Company Cruise 7/2008

Every year Shane's company takes a company cruise to entertain agents. This year we went to Key West, Cozumel and Belize. I uploaded these pictures backwards somehow from the end of our trip ending with the beginning. Go figure. I'll have to figure out how to arrange my pics in correct chronological order :).

Agent Chris with wife Maureen in our Limo on the way to airport. Post cruise. We were suppose to take a cab to the airport but we were running late to make our flight so we "stole" Ron's limo. (Ron's the president of the company) Ron had to take the cab. Life's tough, hee,hee.

Our agent friends Jay and Christine. They made cruisin' fun.

Agent friends Chris and Maureen on right of table. They made cruisin' even more fun!


"Nights" at the round table. Matt with wife Mikalyn, son Sam and daughter Anna. I'm in the foreground with upty hairdo. Matt is Shane's boss. He and his family are very dear to us! We just love 'em!!


BIG ship.


Republicans all the way baby. I still love my demo friends though. Ok. Here is our school lesson for the day. Ever wonder how the parties got their mascots?

Answer
This symbol of the party was born in the imagination of cartoonist Thomas Nast and first appeared in Harper's Weekly on November 7, 1874.
An 1860 issue of Railsplitter and an 1872 cartoon in Harper's Weekly connected elephants with Republicans, but it was Nast who provided the party with its symbol.
Oddly, two unconnected events led to the birth of the Republican Elephant. James Gordon Bennett's New York Herald raised the cry of "Caesarism" in connection with the possibility of a thirdterm try for President Ulysses S. Grant. The issue was taken up by the Democratic politicians in 1874, halfway through Grant's second term and just before the midterm elections, and helped disaffect Republican voters.
While the illustrated journals were depicting Grant wearing a crown, the Herald involved itself in another circulation-builder in an entirely different, nonpolitical area. This was the Central Park Menagerie Scare of 1874, a delightful hoax perpetrated by the Herald. They ran a story, totally untrue, that the animals in the zoo had broken loose and were roaming the wilds of New York's Central Park in search of prey.
Cartoonist Thomas Nast took the two examples of the Herald enterprise and put them together in a cartoon for Harper's Weekly. He showed an ass (symbolizing the Herald) wearing a lion's skin (the scary prospect of Caesarism) frightening away the animals in the forest (Central Park). The caption quoted a familiar fable: "An ass having put on a lion's skin roamed about in the forest and amused himself by frightening all the foolish animals he met within his wanderings."
One of the foolish animals in the cartoon was an elephant, representing the Republican vote - not the party, the Republican vote - which was being frightened away from its normal ties by the phony scare of Caesarism.
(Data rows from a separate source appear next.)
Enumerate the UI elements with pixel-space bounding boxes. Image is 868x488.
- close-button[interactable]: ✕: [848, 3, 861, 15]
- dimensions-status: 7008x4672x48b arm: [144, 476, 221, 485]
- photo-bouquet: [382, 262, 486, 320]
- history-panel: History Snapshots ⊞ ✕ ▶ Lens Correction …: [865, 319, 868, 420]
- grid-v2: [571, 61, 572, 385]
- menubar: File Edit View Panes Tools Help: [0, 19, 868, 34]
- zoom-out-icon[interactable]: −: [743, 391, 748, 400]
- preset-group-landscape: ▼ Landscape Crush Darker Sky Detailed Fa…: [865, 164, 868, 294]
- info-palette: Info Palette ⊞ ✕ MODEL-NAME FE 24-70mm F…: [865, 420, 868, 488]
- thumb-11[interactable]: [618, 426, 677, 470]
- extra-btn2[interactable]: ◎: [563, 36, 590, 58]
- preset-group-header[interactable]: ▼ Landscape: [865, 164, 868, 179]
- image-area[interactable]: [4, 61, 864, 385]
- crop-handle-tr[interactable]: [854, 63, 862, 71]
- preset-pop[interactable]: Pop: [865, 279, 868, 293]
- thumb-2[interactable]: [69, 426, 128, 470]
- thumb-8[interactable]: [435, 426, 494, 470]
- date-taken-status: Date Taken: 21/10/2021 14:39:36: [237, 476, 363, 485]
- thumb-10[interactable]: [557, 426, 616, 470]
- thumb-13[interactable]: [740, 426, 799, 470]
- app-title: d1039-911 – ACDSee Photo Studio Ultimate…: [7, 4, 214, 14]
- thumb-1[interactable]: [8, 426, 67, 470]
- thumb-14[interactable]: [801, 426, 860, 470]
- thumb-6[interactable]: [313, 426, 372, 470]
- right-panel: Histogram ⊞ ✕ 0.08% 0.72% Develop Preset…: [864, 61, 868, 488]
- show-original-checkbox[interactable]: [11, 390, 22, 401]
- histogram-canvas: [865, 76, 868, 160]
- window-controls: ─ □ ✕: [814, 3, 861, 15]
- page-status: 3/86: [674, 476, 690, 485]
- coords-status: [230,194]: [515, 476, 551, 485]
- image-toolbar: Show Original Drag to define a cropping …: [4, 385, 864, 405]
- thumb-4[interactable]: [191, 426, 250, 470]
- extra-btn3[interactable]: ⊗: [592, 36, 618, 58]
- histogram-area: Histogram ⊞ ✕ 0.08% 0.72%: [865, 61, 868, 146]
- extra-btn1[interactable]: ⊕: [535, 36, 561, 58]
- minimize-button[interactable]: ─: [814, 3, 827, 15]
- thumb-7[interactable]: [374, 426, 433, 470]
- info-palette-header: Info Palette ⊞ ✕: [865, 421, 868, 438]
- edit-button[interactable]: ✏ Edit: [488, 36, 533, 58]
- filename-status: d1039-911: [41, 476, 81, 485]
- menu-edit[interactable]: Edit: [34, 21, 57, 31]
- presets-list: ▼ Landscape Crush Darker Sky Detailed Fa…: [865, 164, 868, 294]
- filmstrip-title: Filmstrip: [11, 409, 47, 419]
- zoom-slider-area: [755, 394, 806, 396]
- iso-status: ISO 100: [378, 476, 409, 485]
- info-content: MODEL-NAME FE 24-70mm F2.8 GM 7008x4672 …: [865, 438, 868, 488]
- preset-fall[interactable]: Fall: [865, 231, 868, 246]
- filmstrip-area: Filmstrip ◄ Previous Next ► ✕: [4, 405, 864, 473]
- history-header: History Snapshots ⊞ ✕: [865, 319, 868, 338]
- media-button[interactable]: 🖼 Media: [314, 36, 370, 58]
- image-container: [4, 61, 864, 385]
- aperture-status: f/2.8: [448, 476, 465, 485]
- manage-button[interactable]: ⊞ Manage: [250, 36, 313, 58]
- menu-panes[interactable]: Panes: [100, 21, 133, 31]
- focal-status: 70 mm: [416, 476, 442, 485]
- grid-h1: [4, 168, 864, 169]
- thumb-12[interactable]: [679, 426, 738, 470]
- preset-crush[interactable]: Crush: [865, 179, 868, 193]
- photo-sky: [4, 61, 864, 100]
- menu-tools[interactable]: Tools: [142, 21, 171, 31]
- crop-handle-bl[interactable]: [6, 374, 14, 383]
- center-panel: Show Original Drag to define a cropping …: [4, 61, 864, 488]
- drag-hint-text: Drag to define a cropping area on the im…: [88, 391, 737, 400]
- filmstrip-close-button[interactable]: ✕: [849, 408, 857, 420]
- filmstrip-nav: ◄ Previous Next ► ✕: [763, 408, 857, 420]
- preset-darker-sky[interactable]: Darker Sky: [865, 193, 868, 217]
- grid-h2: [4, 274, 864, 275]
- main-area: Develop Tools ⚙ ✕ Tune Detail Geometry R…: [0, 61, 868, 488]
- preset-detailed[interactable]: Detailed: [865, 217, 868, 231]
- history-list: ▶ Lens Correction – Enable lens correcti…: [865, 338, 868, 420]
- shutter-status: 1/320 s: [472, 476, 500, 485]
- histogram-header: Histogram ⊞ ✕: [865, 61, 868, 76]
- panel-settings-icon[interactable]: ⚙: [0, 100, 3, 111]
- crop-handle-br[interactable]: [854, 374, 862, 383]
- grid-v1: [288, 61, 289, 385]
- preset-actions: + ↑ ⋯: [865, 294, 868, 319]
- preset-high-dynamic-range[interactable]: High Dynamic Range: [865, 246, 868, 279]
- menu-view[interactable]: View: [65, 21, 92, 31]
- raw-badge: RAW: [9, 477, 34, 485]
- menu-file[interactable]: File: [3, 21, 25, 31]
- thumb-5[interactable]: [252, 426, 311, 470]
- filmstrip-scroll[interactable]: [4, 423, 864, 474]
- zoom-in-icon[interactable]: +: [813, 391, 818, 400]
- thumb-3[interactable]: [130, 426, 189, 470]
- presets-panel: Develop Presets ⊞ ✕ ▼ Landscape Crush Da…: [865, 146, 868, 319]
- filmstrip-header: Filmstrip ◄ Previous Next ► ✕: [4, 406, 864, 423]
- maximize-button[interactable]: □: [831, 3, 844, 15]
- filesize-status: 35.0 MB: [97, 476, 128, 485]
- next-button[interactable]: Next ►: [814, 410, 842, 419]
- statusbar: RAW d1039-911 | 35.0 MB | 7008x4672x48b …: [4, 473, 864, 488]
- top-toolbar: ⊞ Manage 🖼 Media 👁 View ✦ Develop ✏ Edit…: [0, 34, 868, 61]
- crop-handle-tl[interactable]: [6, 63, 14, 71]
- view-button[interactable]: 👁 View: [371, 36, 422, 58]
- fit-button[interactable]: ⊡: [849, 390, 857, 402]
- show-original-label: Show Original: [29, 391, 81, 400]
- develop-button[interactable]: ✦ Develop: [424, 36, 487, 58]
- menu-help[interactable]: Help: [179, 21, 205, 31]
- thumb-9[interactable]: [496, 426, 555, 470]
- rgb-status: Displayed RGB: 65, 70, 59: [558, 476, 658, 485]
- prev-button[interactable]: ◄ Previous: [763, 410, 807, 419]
In a subsequent cartoon on November 21, 1874, after the election in which the Republicans did badly, Nast followed up the idea by showing the elephant in a trap, illustrating the way the Republican vote had been decoyed from its normal allegiance. Other cartoonists picked up the symbol, and the elephant soon ceased to be the vote and became the party itself: the jackass, now referred to as the donkey, made a natural transition from representing the Herald to representing the Democratic party that had frightened the elephant.
--From William Safire's New Language of Politics, Revised edition, Collier Books, New York, 1972


Me and my husband Shane.



My other husband Shane. LOL. Agent friend Chris.


Leaving Key West.


Talking on the phone to my brother in the Key Lime store in Key West.


Me and Wyatt Earp in Key West.


The day before we set sail we had a company dinner at the Antique Car Museum in Fort Lauderdale.

Just for you Mark Williams!!


Me with the owners of the museum. If you are ever in Ft. Lauderdale you have to visit this museum. If anything else just to support them. They are an adorable couple.